Document layout detection data:
◆ ◆ ◆

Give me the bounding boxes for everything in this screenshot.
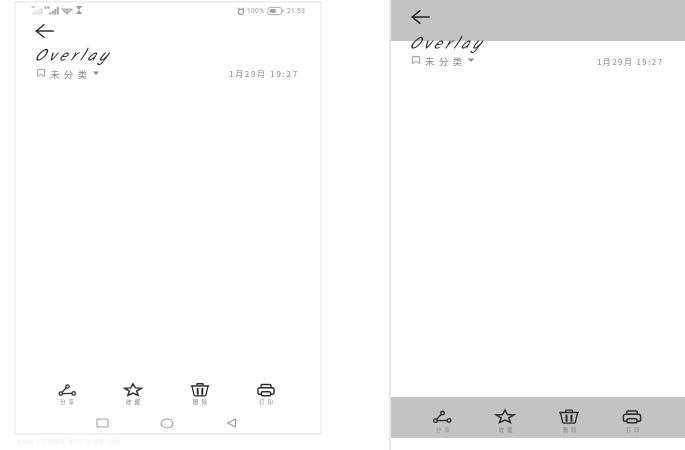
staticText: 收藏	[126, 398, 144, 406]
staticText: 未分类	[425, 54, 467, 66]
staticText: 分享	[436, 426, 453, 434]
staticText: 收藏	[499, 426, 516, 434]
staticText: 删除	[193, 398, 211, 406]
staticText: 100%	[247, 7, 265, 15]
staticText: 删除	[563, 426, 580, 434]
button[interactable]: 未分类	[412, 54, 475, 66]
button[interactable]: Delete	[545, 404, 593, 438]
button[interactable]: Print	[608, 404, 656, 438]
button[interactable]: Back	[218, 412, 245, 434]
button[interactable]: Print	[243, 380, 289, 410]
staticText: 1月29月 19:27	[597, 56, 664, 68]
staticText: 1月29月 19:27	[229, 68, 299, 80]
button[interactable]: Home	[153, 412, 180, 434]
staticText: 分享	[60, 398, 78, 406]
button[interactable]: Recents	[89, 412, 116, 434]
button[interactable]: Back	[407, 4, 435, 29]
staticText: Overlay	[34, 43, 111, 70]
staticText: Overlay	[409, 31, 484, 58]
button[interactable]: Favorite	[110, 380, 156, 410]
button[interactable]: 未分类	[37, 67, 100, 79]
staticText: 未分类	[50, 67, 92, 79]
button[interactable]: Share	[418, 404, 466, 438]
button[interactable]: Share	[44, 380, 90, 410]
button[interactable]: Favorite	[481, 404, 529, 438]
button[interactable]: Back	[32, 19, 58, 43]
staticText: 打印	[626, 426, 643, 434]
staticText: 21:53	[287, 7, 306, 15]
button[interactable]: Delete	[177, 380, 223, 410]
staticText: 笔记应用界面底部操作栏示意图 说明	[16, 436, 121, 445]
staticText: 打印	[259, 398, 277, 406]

◆ ◆ ◆

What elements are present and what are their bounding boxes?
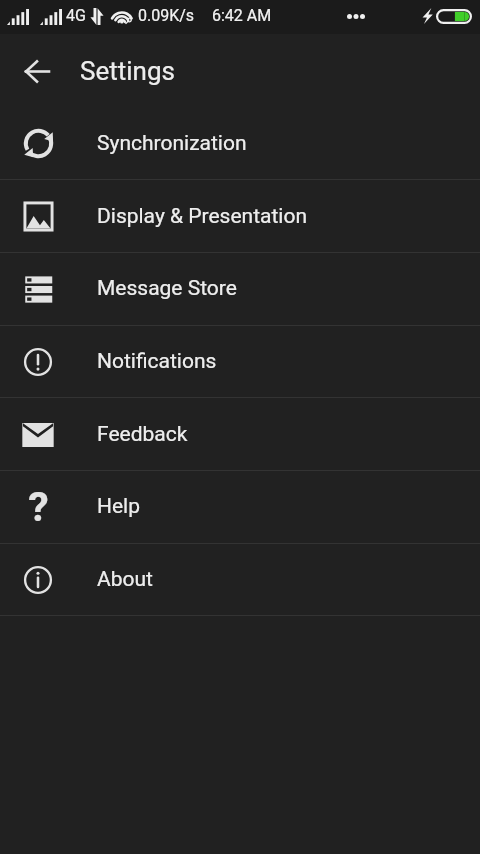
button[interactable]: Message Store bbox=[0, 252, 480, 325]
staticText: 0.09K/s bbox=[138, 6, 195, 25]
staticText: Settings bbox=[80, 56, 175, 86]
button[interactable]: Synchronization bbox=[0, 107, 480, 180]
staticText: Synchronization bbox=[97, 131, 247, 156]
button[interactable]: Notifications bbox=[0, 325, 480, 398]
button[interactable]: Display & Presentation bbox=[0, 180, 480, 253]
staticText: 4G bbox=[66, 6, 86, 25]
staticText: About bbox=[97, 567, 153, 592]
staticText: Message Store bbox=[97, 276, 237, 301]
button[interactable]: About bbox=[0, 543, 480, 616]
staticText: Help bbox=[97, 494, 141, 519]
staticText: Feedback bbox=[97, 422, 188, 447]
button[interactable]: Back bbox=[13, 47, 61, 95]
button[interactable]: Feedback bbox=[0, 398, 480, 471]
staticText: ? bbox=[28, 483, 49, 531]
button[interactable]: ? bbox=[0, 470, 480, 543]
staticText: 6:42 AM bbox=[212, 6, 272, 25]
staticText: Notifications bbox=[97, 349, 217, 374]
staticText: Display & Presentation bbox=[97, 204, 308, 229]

◆ ◆ ◆

### WHAT THE TASK ASKS
Figure out how many lines of the data above include "Synchronization", then give the number and nothing more.

### RESPONSE TO THIS EXERCISE
2